#### Dataset entries:
'''

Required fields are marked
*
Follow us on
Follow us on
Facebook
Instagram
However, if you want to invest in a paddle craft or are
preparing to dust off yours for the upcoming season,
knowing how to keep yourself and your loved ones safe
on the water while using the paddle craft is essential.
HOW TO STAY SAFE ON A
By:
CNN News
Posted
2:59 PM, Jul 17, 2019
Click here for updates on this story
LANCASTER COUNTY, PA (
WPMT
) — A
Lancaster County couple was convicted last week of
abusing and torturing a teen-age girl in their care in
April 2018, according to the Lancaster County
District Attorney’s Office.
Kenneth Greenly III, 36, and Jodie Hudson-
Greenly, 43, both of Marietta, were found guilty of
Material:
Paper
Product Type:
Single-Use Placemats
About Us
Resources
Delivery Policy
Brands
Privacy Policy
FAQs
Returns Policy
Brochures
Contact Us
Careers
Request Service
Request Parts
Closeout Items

'''
'''

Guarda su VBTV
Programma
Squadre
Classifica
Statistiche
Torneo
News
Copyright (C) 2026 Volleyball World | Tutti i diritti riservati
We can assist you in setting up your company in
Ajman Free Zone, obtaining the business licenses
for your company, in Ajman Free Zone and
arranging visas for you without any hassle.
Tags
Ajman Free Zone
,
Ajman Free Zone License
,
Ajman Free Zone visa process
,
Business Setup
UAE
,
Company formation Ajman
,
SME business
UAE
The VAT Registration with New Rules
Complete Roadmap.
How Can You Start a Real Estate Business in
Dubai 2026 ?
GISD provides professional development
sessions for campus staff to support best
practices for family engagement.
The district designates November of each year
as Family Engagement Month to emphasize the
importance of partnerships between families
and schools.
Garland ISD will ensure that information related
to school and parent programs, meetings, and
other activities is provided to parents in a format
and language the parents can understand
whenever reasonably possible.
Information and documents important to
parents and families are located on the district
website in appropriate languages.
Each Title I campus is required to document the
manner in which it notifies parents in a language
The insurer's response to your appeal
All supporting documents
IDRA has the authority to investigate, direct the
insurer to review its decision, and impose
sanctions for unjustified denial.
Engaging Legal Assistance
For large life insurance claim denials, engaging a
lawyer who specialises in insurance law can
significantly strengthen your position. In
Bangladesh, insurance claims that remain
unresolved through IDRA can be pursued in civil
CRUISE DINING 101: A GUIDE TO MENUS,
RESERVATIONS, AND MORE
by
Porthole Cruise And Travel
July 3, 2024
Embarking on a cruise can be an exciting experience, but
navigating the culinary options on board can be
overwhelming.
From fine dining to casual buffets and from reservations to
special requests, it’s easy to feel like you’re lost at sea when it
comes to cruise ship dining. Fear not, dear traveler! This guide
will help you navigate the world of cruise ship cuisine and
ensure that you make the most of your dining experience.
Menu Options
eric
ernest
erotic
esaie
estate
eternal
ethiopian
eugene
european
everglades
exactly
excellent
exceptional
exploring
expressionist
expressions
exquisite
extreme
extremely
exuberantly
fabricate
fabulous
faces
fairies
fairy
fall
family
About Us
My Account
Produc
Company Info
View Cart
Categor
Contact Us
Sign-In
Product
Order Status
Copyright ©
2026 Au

'''
'''

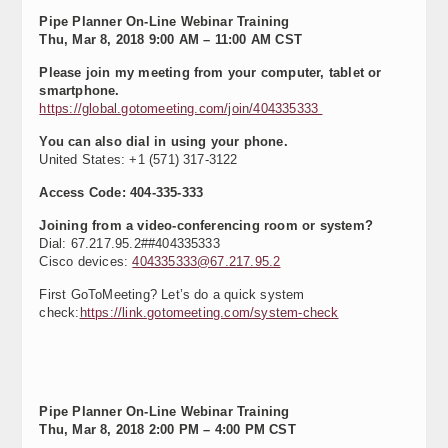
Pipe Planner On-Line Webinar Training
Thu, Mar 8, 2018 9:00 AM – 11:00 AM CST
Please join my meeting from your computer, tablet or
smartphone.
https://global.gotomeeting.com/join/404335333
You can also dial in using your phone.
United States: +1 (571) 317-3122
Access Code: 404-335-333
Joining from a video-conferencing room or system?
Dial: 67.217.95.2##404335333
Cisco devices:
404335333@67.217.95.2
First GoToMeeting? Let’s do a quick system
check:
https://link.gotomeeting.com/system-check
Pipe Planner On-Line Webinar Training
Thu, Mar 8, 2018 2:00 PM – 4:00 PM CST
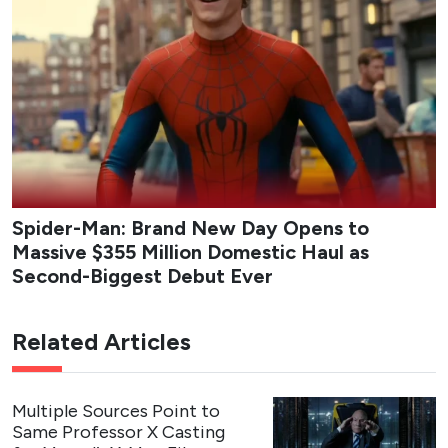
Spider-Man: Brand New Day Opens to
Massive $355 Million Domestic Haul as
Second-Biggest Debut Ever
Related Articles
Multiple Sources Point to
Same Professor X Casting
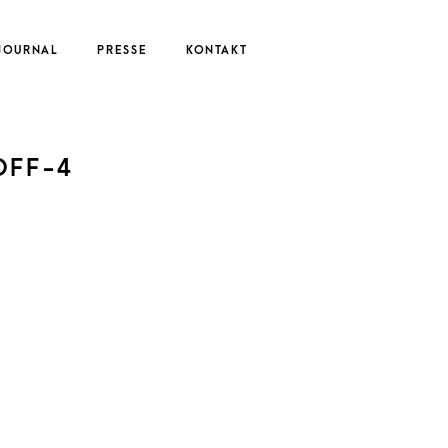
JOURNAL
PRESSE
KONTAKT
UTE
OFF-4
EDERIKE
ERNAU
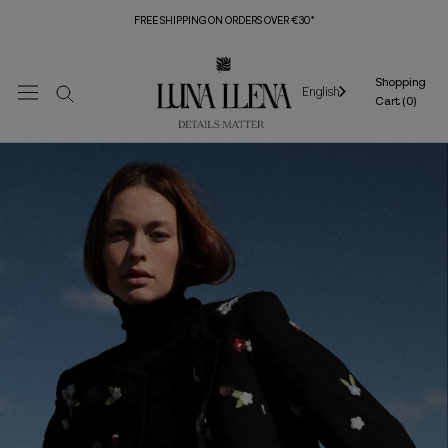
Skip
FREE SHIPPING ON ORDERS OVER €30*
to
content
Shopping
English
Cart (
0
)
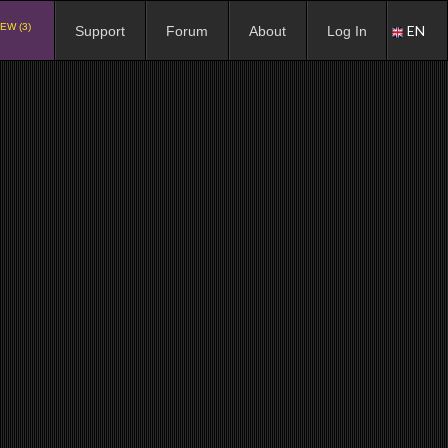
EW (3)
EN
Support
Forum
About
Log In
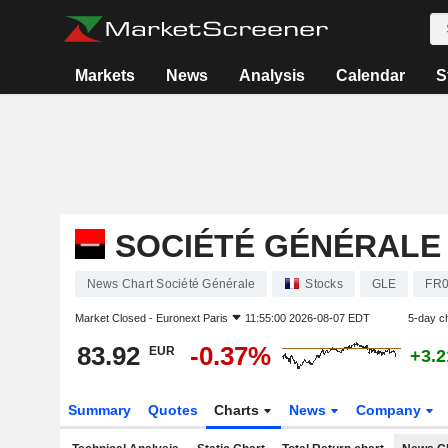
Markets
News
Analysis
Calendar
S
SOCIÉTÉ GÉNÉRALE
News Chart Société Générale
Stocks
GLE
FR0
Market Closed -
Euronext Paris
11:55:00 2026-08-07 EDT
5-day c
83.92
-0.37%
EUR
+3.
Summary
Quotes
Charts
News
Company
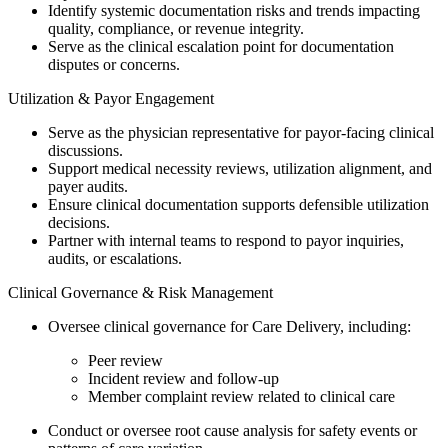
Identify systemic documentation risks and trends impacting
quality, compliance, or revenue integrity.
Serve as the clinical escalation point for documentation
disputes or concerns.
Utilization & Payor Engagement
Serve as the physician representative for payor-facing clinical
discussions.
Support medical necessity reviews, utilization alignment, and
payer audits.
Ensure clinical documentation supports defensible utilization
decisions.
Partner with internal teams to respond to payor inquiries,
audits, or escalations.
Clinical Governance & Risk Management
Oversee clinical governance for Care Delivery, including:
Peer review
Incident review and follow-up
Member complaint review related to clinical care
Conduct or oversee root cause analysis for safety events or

'''

#### Aim of the task:
Could you restate word for word the lines above from the one containing "SME business" through the one containing "whenever reasonably possible.", both included, and nothing else?

#### Output for this task:
SME business
UAE
The VAT Registration with New Rules
Complete Roadmap.
How Can You Start a Real Estate Business in
Dubai 2026 ?
GISD provides professional development
sessions for campus staff to support best
practices for family engagement.
The district designates November of each year
as Family Engagement Month to emphasize the
importance of partnerships between families
and schools.
Garland ISD will ensure that information related
to school and parent programs, meetings, and
other activities is provided to parents in a format
and language the parents can understand
whenever reasonably possible.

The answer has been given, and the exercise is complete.